5000 series (we just called them "5's") can handle most anything in the surf except maybe the bigger toothies as long as you maintain your reels and use your drag properly.


----------



## yaknfish (Dec 18, 2011)

Thanks! I didn't mean to drop the ball on this thread. I found an old Mitchell 302 in need of some TLC. I'm gonna see if it'll clean up and give a few more years service. Fishin' with the old classics is fun. And, it's paid for!


----------



## Bubbaforsure (Jan 5, 2012)

yaknfish said:


> Thanks! I didn't mean to drop the ball on this thread. I found an old Mitchell 302 in need of some TLC. I'm gonna see if it'll clean up and give a few more years service. Fishin' with the old classics is fun. And, it's paid for!

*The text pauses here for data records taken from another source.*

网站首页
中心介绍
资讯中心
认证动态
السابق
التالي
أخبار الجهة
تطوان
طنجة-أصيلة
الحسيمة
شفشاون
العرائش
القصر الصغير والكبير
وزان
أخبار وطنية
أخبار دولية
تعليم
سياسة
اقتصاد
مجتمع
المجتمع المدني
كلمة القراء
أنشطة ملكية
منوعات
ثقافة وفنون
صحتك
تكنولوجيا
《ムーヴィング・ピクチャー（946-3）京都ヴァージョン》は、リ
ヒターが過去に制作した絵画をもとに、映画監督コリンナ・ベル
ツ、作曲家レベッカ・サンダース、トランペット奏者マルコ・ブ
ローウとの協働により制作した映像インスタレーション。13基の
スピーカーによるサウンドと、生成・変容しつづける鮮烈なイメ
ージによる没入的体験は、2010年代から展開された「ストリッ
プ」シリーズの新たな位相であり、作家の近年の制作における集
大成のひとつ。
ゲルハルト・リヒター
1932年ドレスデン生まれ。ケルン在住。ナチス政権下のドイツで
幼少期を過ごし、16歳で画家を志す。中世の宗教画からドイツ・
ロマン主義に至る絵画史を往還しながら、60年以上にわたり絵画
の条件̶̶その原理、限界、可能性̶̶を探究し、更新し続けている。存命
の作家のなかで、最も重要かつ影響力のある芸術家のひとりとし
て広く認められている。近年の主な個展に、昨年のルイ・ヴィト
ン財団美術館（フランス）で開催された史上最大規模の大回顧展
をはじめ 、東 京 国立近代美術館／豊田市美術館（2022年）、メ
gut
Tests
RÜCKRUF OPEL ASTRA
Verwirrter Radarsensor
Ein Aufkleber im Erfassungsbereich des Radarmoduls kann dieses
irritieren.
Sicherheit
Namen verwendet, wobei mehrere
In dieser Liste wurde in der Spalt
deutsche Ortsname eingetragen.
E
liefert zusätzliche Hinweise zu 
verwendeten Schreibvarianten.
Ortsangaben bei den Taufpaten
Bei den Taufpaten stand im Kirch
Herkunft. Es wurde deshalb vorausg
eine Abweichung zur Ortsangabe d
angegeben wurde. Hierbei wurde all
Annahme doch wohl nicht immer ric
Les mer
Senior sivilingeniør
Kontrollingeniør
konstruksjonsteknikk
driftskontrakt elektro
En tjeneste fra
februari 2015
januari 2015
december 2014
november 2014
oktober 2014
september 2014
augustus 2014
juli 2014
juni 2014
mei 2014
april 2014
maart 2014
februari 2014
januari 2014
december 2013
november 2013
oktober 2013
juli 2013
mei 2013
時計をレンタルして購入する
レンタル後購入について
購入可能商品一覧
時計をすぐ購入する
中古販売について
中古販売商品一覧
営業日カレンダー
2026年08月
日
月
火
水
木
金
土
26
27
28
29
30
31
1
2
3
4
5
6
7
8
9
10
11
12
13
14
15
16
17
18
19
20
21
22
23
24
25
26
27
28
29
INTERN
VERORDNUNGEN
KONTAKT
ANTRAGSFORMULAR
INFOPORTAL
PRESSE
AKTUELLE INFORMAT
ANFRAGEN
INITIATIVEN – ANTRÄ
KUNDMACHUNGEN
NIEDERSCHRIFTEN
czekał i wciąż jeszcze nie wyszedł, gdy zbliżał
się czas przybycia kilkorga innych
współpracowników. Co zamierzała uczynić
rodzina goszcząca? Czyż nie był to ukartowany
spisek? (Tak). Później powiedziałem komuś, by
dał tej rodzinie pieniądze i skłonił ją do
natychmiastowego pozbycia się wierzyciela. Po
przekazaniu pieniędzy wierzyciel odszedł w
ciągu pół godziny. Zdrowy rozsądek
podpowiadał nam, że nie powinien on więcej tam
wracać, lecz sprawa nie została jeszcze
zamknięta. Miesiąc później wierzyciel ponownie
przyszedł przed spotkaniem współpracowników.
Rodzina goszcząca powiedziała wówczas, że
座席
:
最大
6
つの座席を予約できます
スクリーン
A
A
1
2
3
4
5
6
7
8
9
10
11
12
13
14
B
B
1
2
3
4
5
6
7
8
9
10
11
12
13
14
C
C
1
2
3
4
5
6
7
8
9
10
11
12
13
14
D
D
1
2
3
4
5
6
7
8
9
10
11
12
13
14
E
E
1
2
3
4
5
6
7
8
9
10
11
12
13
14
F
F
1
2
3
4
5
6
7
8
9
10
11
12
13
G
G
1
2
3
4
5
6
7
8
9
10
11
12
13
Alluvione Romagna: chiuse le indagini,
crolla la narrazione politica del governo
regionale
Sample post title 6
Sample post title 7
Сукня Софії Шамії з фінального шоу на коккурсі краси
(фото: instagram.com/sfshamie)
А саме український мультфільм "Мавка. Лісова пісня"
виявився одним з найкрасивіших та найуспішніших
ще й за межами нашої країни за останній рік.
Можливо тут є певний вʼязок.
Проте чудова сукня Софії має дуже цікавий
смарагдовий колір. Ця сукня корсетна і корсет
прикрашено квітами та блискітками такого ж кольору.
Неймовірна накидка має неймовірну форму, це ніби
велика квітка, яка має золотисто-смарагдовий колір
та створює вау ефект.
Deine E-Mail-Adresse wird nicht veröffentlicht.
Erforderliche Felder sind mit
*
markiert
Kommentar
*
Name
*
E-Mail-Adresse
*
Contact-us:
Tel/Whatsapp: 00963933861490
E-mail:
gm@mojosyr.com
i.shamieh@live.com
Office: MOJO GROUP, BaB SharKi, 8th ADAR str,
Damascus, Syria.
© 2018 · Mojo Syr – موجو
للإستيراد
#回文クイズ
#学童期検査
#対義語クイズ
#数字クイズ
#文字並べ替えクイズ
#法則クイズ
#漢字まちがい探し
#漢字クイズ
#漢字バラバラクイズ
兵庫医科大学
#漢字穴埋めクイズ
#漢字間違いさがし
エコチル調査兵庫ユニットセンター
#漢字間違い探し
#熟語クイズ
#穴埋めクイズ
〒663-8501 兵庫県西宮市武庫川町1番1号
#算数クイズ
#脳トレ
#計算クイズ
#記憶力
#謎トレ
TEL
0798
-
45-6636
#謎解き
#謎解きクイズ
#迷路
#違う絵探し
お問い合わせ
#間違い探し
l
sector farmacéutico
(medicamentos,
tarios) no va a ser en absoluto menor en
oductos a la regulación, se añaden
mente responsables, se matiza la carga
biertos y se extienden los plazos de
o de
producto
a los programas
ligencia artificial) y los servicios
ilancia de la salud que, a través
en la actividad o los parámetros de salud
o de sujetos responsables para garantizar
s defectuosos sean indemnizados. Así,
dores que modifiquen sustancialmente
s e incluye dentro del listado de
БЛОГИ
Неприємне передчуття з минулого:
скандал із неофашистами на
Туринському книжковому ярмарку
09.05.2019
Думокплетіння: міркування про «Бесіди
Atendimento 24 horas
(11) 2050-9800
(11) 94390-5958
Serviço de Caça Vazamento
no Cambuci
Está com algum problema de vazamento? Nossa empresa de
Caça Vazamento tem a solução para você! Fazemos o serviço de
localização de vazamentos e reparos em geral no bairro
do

Great reel...wish I would have bought a truck load of long ago...A used Penn 706 ,manual pickup would work well too!


----------



## likestofish (Jan 13, 2012)

The old reels will last too. They dont make them like that anymore.


----------



## NCHillbilly (Jan 14, 2012)

I've got a couple Okumas that weren't too expensive and do the job pretty good. But I don't do a lot a salt fishing, so I don't know how long they'd hold up if you were using them on a regular basis.


----------